Give back every record exactly, images excluded.

##### Data for analysis #####

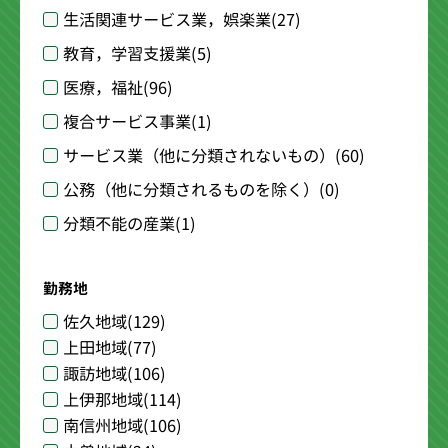
生活関連サービス業，娯楽業
(27)
教育，学習支援業
(5)
医療，福祉
(96)
複合サービス事業
(1)
サービス業（他に分類されないもの）
(60)
公務（他に分類されるものを除く）
(0)
分類不能の産業
(1)
勤務地
佐久地域
(129)
上田地域
(77)
諏訪地域
(106)
上伊那地域
(114)
南信州地域
(106)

#####

Reply to the exercise >>
生活関連サービス業，娯楽業
(27)
教育，学習支援業
(5)
医療，福祉
(96)
複合サービス事業
(1)
サービス業（他に分類されないもの）
(60)
公務（他に分類されるものを除く）
(0)
分類不能の産業
(1)
勤務地
佐久地域
(129)
上田地域
(77)
諏訪地域
(106)
上伊那地域
(114)
南信州地域
(106)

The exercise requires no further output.